On the other hand, it is worth noting that, with a higher HBsAg prevalence of 5–7.99%, both Thailand and China had been ranked as the high-intermediate endemic regions [22], where hundreds and thousands of FBS have been performed in many referral centers [12‐16] although most data have not been published. MTCT risk assessment after FBS and feasible preventive strategies may be impossible if professionals are unaware of maternal HBV infection or MTCT risks.

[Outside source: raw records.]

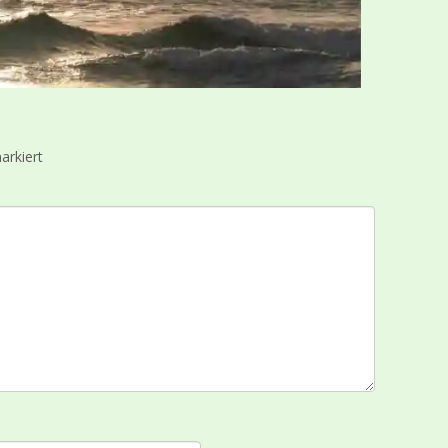
rkiert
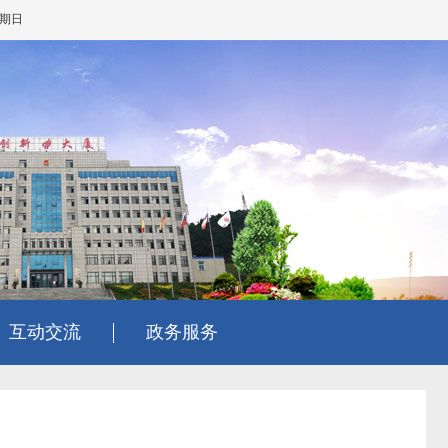
星期日
互动交流
政务服务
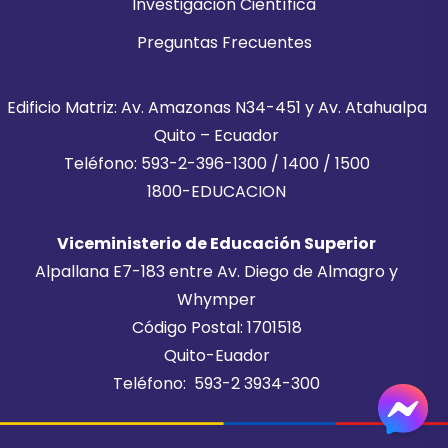
Investigación Científica
Preguntas Frecuentes
Edificio Matriz: Av. Amazonas N34-451 y Av. Atahualpa
Quito – Ecuador
Teléfono: 593-2-396-1300 / 1400 / 1500
1800-EDUCACION
Viceministerio de Educación Superior
Alpallana E7-183 entre Av. Diego de Almagro y
Whymper
Código Postal: 1701518
Quito-Euador
Teléfono: 593-2 3934-300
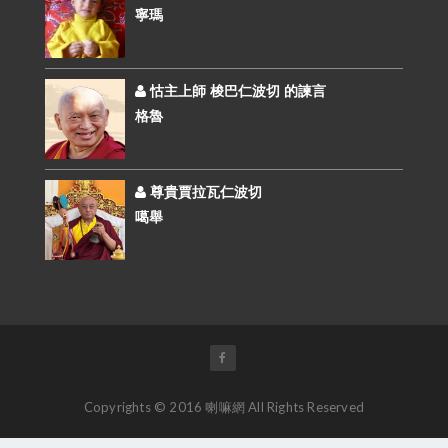
寧瑪
怙主上師 梭巴仁波切 的諫言
格魯
尊貴賈拉瓦仁波切
噶舉
Copyrights © 2016 喇嘛網 All Rights Reserved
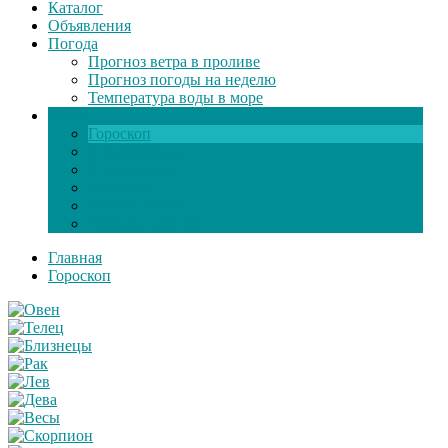
Каталог
Объявления
Погода
Прогноз ветра в проливе
Прогноз погоды на неделю
Температура воды в море
Инфо
Гороскоп
Поздравления
Игры онлайн
Общение
Автозапчасти
Экзамен по ПДД
Главная
Гороскоп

Therefore, maternal HBV serologic testing and awareness of the potential risk of MTCT before invasive procedures, including amniocentesis and FBS, should be the first step to consult patients and prevent transmission.

In summary, although no accurate rate of FBS-related MTCT of HBV can be drawn from these limited data, this case series highlights the concern of this issue and demonstrates that FBS may increase the risk of MTCT of HBV in women with HBeAg-positive and high viral loads. FBS, especially transplacental techniques, should be avoided in this high-risk population. Non-invasive cell-free DNA screening may be an alternative to these women but limitation of this screening should be fully informed and counselled. Meanwhile, antiviral therapy may be effective to decrease the risk of MTCT after FBS in highly viraemic women. Further studies that include more FBS cases with hepatitis B are needed to characterize the risk of MTCT after FBS.